Deprem sonrası psikoloji, görünmeyen bir enkazdır aslında. Dışarıdan bakıldığında hayat normale dönüyor gibidir: marketler açılır, yollar yapılır, okullar çalışır. Ama bir insanın içindeki “normal” kolay inşa edilmez. O, ne vinçle kaldırılır ne betonla dökülür.
Kahramanmaraş’ta, Hatay’da, Adıyaman’da yaşayan insanların çoğu hâlâ bir alarm hâlinde. En ufak titreşimde kalp atışları hızlanıyor, rüzgârın uğultusu bile “acaba yine mi?” korkusunu getiriyor. Bu, bedenin değil, ruhun artçısıdır. Zaman geçer ama o sarsıntı, zihnin derinliklerinde yaşamaya devam eder.

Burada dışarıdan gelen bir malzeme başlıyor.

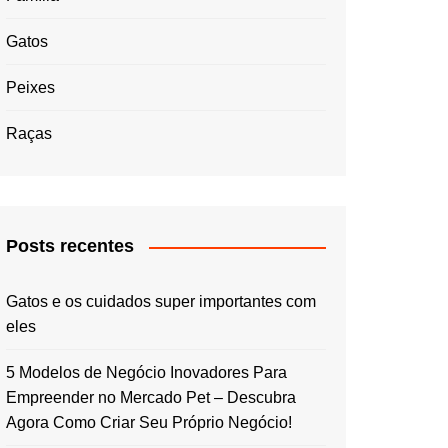
Gatos
Peixes
Raças
Posts recentes
Gatos e os cuidados super importantes com
eles
5 Modelos de Negócio Inovadores Para
Empreender no Mercado Pet – Descubra
Agora Como Criar Seu Próprio Negócio!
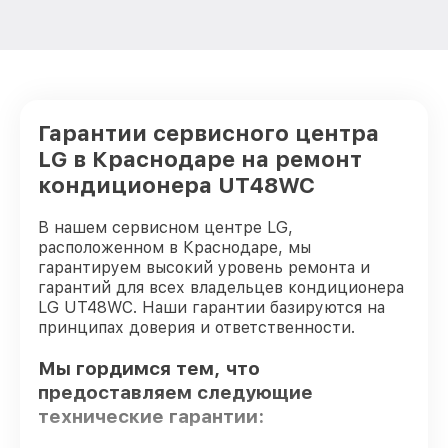
Гарантии сервисного центра
LG в Краснодаре на ремонт
кондиционера UT48WC
В нашем сервисном центре LG,
расположенном в Краснодаре, мы
гарантируем высокий уровень ремонта и
гарантий для всех владельцев кондиционера
LG UT48WC. Наши гарантии базируются на
принципах доверия и ответственности.
Мы гордимся тем, что
предоставляем следующие
технические гарантии:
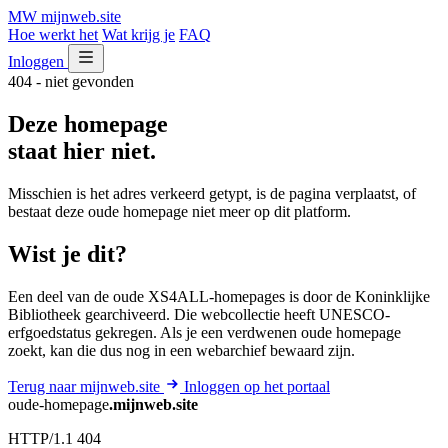
MW
mijnweb
.site
Hoe werkt het
Wat krijg je
FAQ
Inloggen
404 - niet gevonden
Deze homepage
staat hier niet.
Misschien is het adres verkeerd getypt, is de pagina verplaatst, of
bestaat deze oude homepage niet meer op dit platform.
Wist je dit?
Een deel van de oude XS4ALL-homepages is door de Koninklijke
Bibliotheek gearchiveerd. Die webcollectie heeft UNESCO-
erfgoedstatus gekregen. Als je een verdwenen oude homepage
zoekt, kan die dus nog in een webarchief bewaard zijn.
Terug naar mijnweb.site
Inloggen op het portaal
oude-homepage
.mijnweb.site
HTTP/1.1 404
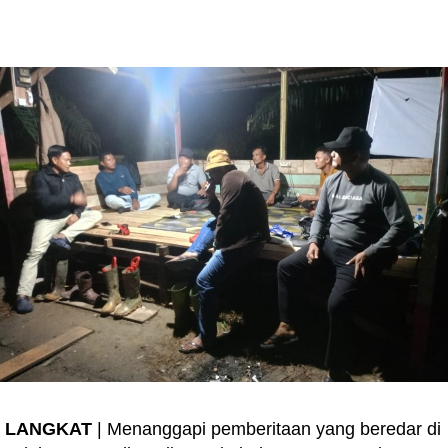
LANGKAT
| Menanggapi pemberitaan yang beredar di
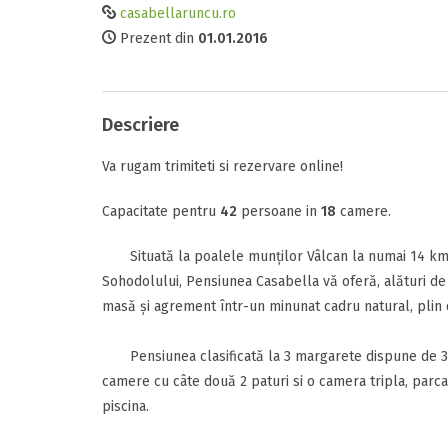
casabellaruncu.ro
Prezent din
01.01.2016
Comunicare
Tipul camerei
Facilitati
Descriere
Perioada
Raport calitat
Va rugam trimiteti si rezervare online!
Data sosirii
Termeni si c
Capacitate pentru
42
persoane in
18
camere.
Am citit si 
Situată la poalele munţilor Vâlcan la numai 14 km d
Data plecarii
Sohodolului, Pensiunea Casabella vă oferă, alături de 
masă şi agrement într-un minunat cadru natural, plin d
Pensiunea clasificată la 3 margarete dispune de 35 
Alte detalii
camere cu câte două 2 paturi si o camera tripla, parca
Adauga rece
Mesajul D-voas
piscina.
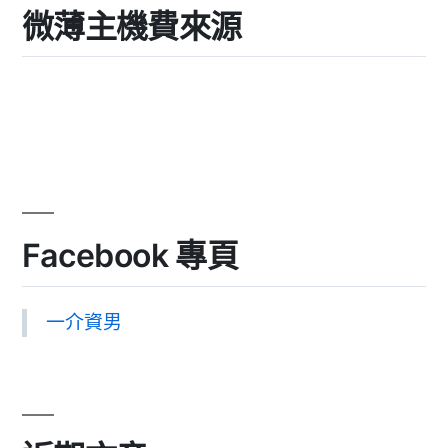
微薄主機費來源
Facebook 專頁
一介資男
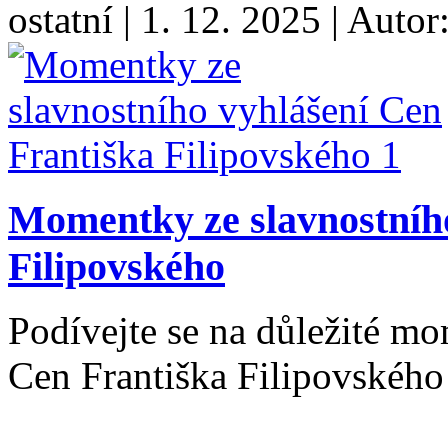
ostatní
|
1. 12. 2025
|
Autor
Momentky ze slavnostního
Filipovského
Podívejte se na důležité m
Cen Františka Filipovského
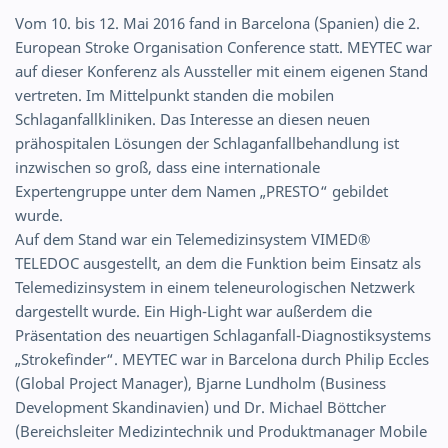
Vom 10. bis 12. Mai 2016 fand in Barcelona (Spanien) die 2.
European Stroke Organisation Conference statt. MEYTEC war
auf dieser Konferenz als Aussteller mit einem eigenen Stand
vertreten. Im Mittelpunkt standen die mobilen
Schlaganfallkliniken. Das Interesse an diesen neuen
prähospitalen Lösungen der Schlaganfallbehandlung ist
inzwischen so groß, dass eine internationale
Expertengruppe unter dem Namen „PRESTO“ gebildet
wurde.
Auf dem Stand war ein Telemedizinsystem VIMED®
TELEDOC ausgestellt, an dem die Funktion beim Einsatz als
Telemedizinsystem in einem teleneurologischen Netzwerk
dargestellt wurde. Ein High-Light war außerdem die
Präsentation des neuartigen Schlaganfall-Diagnostiksystems
„Strokefinder“. MEYTEC war in Barcelona durch Philip Eccles
(Global Project Manager), Bjarne Lundholm (Business
Development Skandinavien) und Dr. Michael Böttcher
(Bereichsleiter Medizintechnik und Produktmanager Mobile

Psikologların söylediği bir şey var: “Travma, anlatılmadıkça büyür.” O yüzden konuşmak, paylaşmak, dinlemek çok kıymetli. Çünkü depremden sonra sadece evler değil, kelimeler de yıkıldı. İnsanlar artık acılarını ifade etmekte zorlanıyor. Kimisi susarak direniyor, kimisi gülümseyerek saklıyor. Ama hiçbirimiz eskisi gibi değiliz.

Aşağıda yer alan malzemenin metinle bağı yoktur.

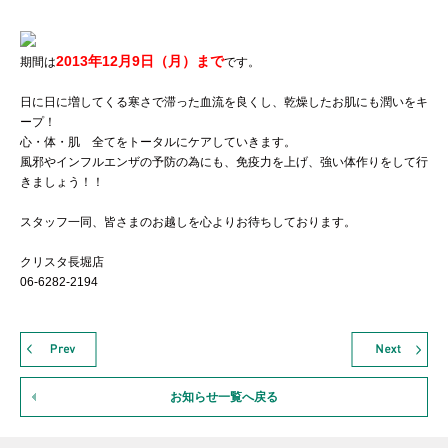
2013年12月9日（月）まで
期間は
です。
日に日に増してくる寒さで滞った血流を良くし、乾燥したお肌にも潤いをキ
ープ！
心・体・肌 全てをトータルにケアしていきます。
風邪やインフルエンザの予防の為にも、免疫力を上げ、強い体作りをして行
きましょう！！
スタッフ一同、皆さまのお越しを心よりお待ちしております。
クリスタ長堀店
06-6282-2194
お知らせ一覧へ戻る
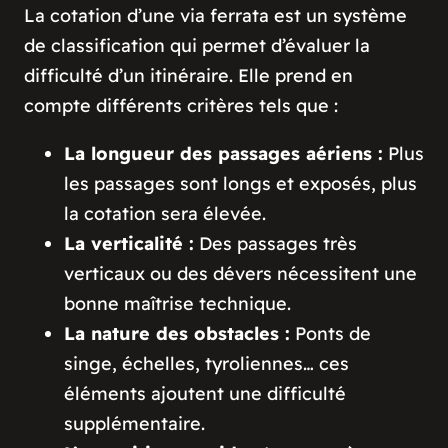
La cotation d’une via ferrata est un système
de classification qui permet d’évaluer la
difficulté d’un itinéraire. Elle prend en
compte différents critères tels que :
La longueur des passages aériens :
Plus
les passages sont longs et exposés, plus
la cotation sera élevée.
La verticalité :
Des passages très
verticaux ou des dévers nécessitent une
bonne maîtrise technique.
La nature des obstacles :
Ponts de
singe, échelles, tyroliennes… ces
éléments ajoutent une difficulté
supplémentaire.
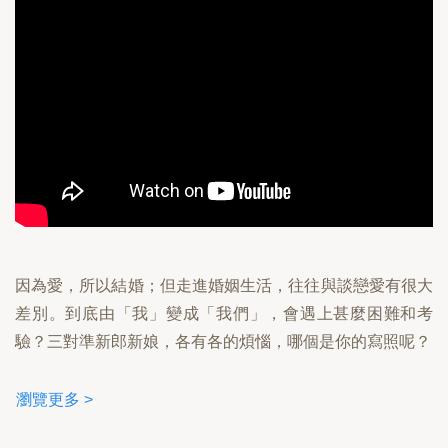
因為愛，所以結婚；但走進婚姻生活，往往與談戀愛有很大
差別。到底由「我」變成「我們」，會遇上甚麼困難和考
驗？三對準新郎新娘，各有各的煩惱，哪個是你的寫照呢？
瀏覽更多 >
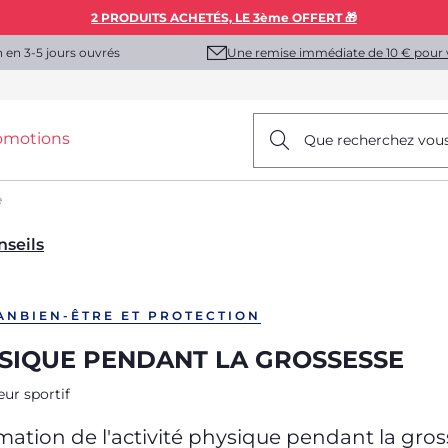
2 PRODUITS ACHETÉS, LE 3ème OFFERT 🎁
Une remise immédiate de 10 € pour 
n en 3-5 jours ouvrés
omotions
Que recherchez vou
e
nseils
AN
BIEN-ÊTRE ET PROTECTION
YSIQUE PENDANT LA GROSSESSE
eur sportif
ation de l'activité physique pendant la gro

Bu yüzden toplumsal dayanışma sadece ekmek ya da çadır vermekle olmaz. Bir insanın elini tutmak, onu dinlemek, “korkman normal” demek de bir yardımdır. Devletin yaptığı binalar kadar, toplumun kurduğu empati de yeniden inşanın bir parçasıdır.
Deprem sonrası psikolojide en tehlikeli şey, unuttuğunu sanmaktır. Çünkü unuttuğunu sandığın her acı, bir gecede kapını çalabilir. Bu yüzden şehirler yeniden yapılırken, ruhların da onarılması gerekir.
Belki bu topraklar tekrar sarsılacak, belki gökyüzü yine karanlık olacak ama önemli olan, içimizdeki ışığı söndürmemek. Deprem, bir doğa olayıydı; ama sonrasını nasıl yaşadığımız, insanlık meselesidir.
Ve insan, yeniden ayağa kalkmak için önce içindeki enkazı kaldırmalıdır.